Exercise description
Please transcribe every entry below exactly, without including the pictures.

Information given
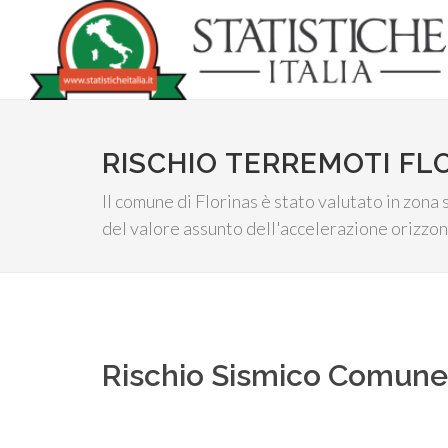
RISCHIO TERREMOTI FL
Il comune di Florinas è stato valutato in zona 
del valore assunto dell'accelerazione orizzon
Rischio Sismico Comun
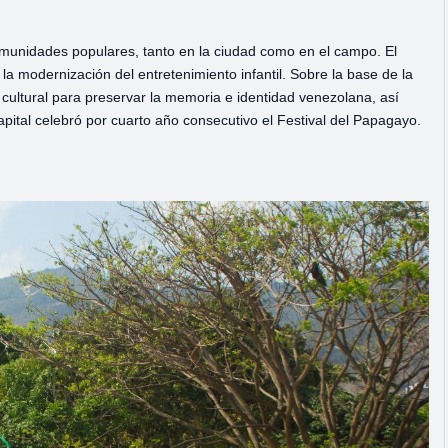
omunidades populares, tanto en la ciudad como en el campo. El
a modernización del entretenimiento infantil. Sobre la base de la
cultural para preservar la memoria e identidad venezolana, así
apital celebró por cuarto año consecutivo el Festival del Papagayo.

Your response
RISCHIO TERREMOTI FL
Il comune di Florinas è stato valutato in zona 
del valore assunto dell'accelerazione orizzon
Rischio Sismico Comun
omunidades populares, tanto en la ciudad como en el campo. El
a modernización del entretenimiento infantil. Sobre la base de la
cultural para preservar la memoria e identidad venezolana, así
apital celebró por cuarto año consecutivo el Festival del Papagayo.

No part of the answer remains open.